Ci sono diverse ragioni per temere la scelta di prolungare lo stato di emergenza oltre il 31 dicembre.



Le più importanti sono, naturalmente, di ordine istituzionale. L’aver cambiato le regole del gioco immettendone altre, segna un pericoloso punto di non ritorno per l’attuale modello societario. Una società che da oltre vent’anni ha iniziato a ragionare secondo il registro delle opportunità e le ha pragmaticamente perseguite, non vede nessuna difficoltà a prolungare uno stato di emergenza che alla sicurezza contro la pandemia sembra unire la capacità operativa di un governo del Presidente.

Tuttavia è difficile non vedere, dietro la legittima preoccupazione per una pandemia infinita, la tentazione di una svolta strutturale, un vero e proprio cambio di passo destinato ad anestetizzare il sistema parlamentare, percepito come il luogo della costante inefficacia.



L’Italia non presenta forse da vent’anni le caratteristiche di un’emergenza permanente (occupazionale, produttiva, amministrativa, perfino scolastica) che va ben al di là della pandemia? Chi può negare una simile realtà? Come non vedere crescere il desiderio di aggirare un Parlamento da anni rissoso e improduttivo? Cos’è il non voto alle amministrative se non la conseguenza dell’aver percepito, magari a torto ma concretamente, un’impossibilità reale ad amministrare? Un’impossibilità tanto più grave quanto più non risiede affatto in una presunta immoralità dei singoli – come spesso è avvenuto in passato – quanto piuttosto nella logica di funzionamento dell’intero sistema? Lanciare l’avvertimento attraverso l’abbandono del proprio diritto al voto è il segnale più che esplicito di una defezione che, per ora, si è scaricata sulle periferie amministrative, ma che certamente non mancherà di scatenarsi al centro, cioè nella costituzione del prossimo Parlamento, non appena le urne verranno finalmente riaperte.
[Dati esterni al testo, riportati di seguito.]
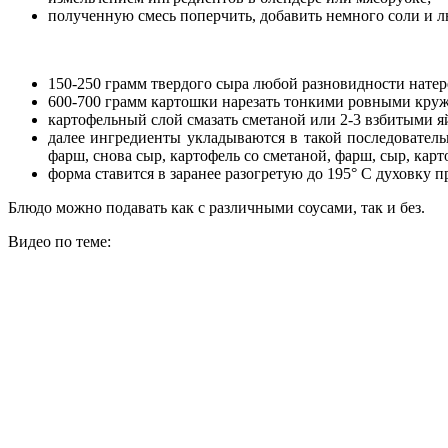
полученную смесь поперчить, добавить немного соли и 
150-250 грамм твердого сыра любой разновидности натере
600-700 грамм картошки нарезать тонкими ровными круж
картофельный слой смазать сметаной или 2-3 взбитыми я
далее ингредиенты укладываются в такой последователь
фарш, снова сыр, картофель со сметаной, фарш, сыр, карт
форма ставится в заранее разогретую до 195° С духовку п
Блюдо можно подавать как с различными соусами, так и без.
Видео по теме:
Così, dietro un’emergenza Covid costantemente reiterata, si cela anche e soprattutto un tessuto sociale oramai politicamente fragile, pronto a firmare qualsiasi delega. La paura per il Covid, insediatasi in un’Italia già gonfia di disillusioni e disincanti, può ampiamente funzionare come il cavallo di Troia per espugnare un Parlamento che non ha fatto molto per farsi amare, anche quando ad insediarvisi, per di più in una posizione tutt’altro che marginale, erano stati proprio coloro che volevano rivoluzionarlo da cima a fondo.

Il problema di un eventuale prolungamento dello stato di emergenza richiede la necessità di soppesare, accanto ai vantaggi, i rischi che inevitabilmente comporta, chiedendosi quindi se ne vale la pena. Dal momento che ogni prolungamento dello stato di emergenza rappresenta, di fatto, un riconoscimento del Covid come novità assoluta, tale da stravolgere l’impianto legislativo vigente, vale allora la pena chiedersi non solo se ciò corrisponda effettivamente alla verità (vi sono ottimi motivi per pensare che il Covid non rappresenti affatto una novità dal punto di vista epidemiologico), ma anche se ciò non porti effetti secondari ancora più gravi.

È bene chiedersi se vale la pena lasciare che la paura non si imbatta in nessun segnale autorevole che la ricacci indietro, riportando il Covid nell’alveo delle pandemie già note e, proprio per questo, aggredibili, curabili, come già sta accadendo con gli attuali 4,5 milioni di guariti e dimessi dagli ospedali. Recuperare la fiducia, riportare la pandemia là dove può essere curata, riformando i protocolli di intervento è, certamente, la prima e più radicale emergenza che adesso incombe.

Con lo stato di emergenza non si costituisce nessuna base fiduciaria per rilanciare il paese e la fiducia costituisce, oggi, un sentimento indispensabile, un vero e proprio “vaccino morale” del quale abbiamo tutti urgente bisogno, finendo così con il costituire la vera priorità.